Work order: Only the text of the records belongs in the answer; the pictures must be dropped.

"""

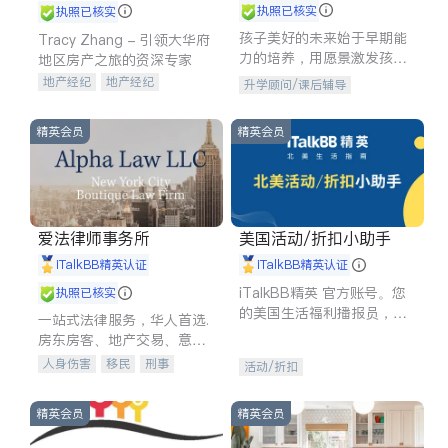
执照已核实
执照已核实
孩子美好的未来始于早期能
Tracy Zhang - 引领大华府
力的培养，用愿景激发孩子
地区房产之旅的资深专家
的学习潜力和动力。理念：
地产经纪
地产经纪
升学顾问/课后辅导
拥有成长型心态是成功的基
地产投资
商业地产
石。
商铺租售
开发商建商
精英会员
精英会员
爱法律师事务所
美国活动/折扣小助手
iTalkBB精英认证
iTalkBB精英认证
iTalkBB精英 官方账号。您
执照已核实
的美国生活福利播报员，精
一站式法律服务，华人首选.
选独家折扣、本地活动与专
房东房客、地产交易、意外
业讲座，第一时间享受您的
伤害、车祸重伤、商业诉
人身伤害
移民
刑事
活动/折扣
专属福利。
讼、商标注册、移民信托、
车祸理赔
民事
房地产
建筑合同、刑事案件全包办
信托/遗嘱
商业
商标注册
精英会员
精英会员
索赔
律师-其它
保释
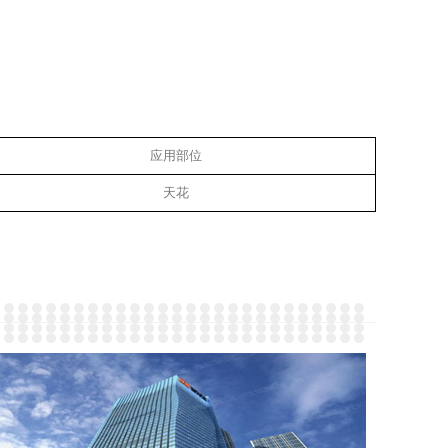
应用部位
天花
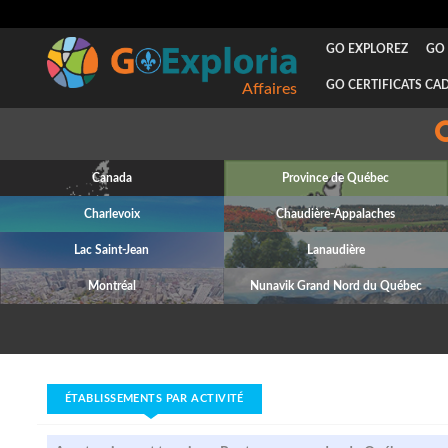
GO EXPLOREZ
GO 
GO CERTIFICATS CA
Affaires
Canada
Province de Québec
Charlevoix
Chaudière-Appalaches
Lac Saint-Jean
Lanaudière
Montréal
Nunavik Grand Nord du Québec
ÉTABLISSEMENTS PAR ACTIVITÉ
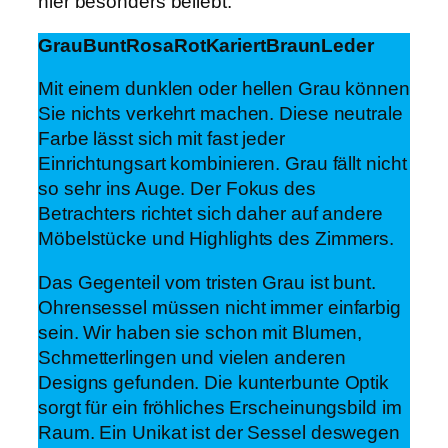
hier besonders beliebt:
Grau
Bunt
Rosa
Rot
Kariert
Braun
Leder
Mit einem dunklen oder hellen Grau können
Sie nichts verkehrt machen. Diese neutrale
Farbe lässt sich mit fast jeder
Einrichtungsart kombinieren. Grau fällt nicht
so sehr ins Auge. Der Fokus des
Betrachters richtet sich daher auf andere
Möbelstücke und Highlights des Zimmers.
Das Gegenteil vom tristen Grau ist bunt.
Ohrensessel müssen nicht immer einfarbig
sein. Wir haben sie schon mit Blumen,
Schmetterlingen und vielen anderen
Designs gefunden. Die kunterbunte Optik
sorgt für ein fröhliches Erscheinungsbild im
Raum. Ein Unikat ist der Sessel deswegen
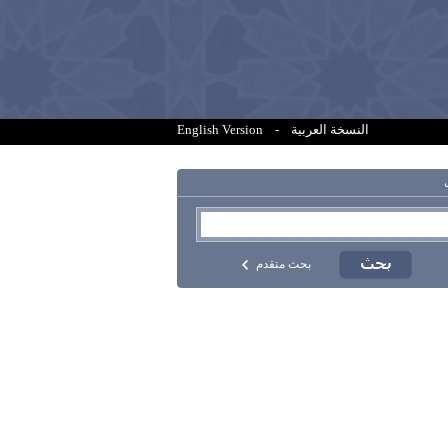
النسخة العربية
-
English Version
بحث متقدم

"""

The answer:
执照已核实
执照已核实
孩子美好的未来始于早期能
Tracy Zhang - 引领大华府
力的培养，用愿景激发孩子
地区房产之旅的资深专家
的学习潜力和动力。理念：
地产经纪
地产经纪
升学顾问/课后辅导
拥有成长型心态是成功的基
地产投资
商业地产
石。
商铺租售
开发商建商
精英会员
精英会员
爱法律师事务所
美国活动/折扣小助手
iTalkBB精英认证
iTalkBB精英认证
iTalkBB精英 官方账号。您
执照已核实
的美国生活福利播报员，精
一站式法律服务，华人首选.
选独家折扣、本地活动与专
房东房客、地产交易、意外
业讲座，第一时间享受您的
伤害、车祸重伤、商业诉
人身伤害
移民
刑事
活动/折扣
专属福利。
讼、商标注册、移民信托、
车祸理赔
民事
房地产
建筑合同、刑事案件全包办
信托/遗嘱
商业
商标注册
精英会员
精英会员
索赔
律师-其它
保释
应用部位
天花
GO EXPLOREZ
GO 
GO CERTIFICATS CA
Affaires
Canada
Province de Québec
Charlevoix
Chaudière-Appalaches
Lac Saint-Jean
Lanaudière
Montréal
Nunavik Grand Nord du Québec
ÉTABLISSEMENTS PAR ACTIVITÉ
hier besonders beliebt:
Grau
Bunt
Rosa
Rot
Kariert
Braun
Leder
Mit einem dunklen oder hellen Grau können
Sie nichts verkehrt machen. Diese neutrale
Farbe lässt sich mit fast jeder
Einrichtungsart kombinieren. Grau fällt nicht
so sehr ins Auge. Der Fokus des
Betrachters richtet sich daher auf andere
Möbelstücke und Highlights des Zimmers.
Das Gegenteil vom tristen Grau ist bunt.
Ohrensessel müssen nicht immer einfarbig
sein. Wir haben sie schon mit Blumen,
Schmetterlingen und vielen anderen
Designs gefunden. Die kunterbunte Optik
sorgt für ein fröhliches Erscheinungsbild im
Raum. Ein Unikat ist der Sessel deswegen
النسخة العربية
-
English Version
بحث متقدم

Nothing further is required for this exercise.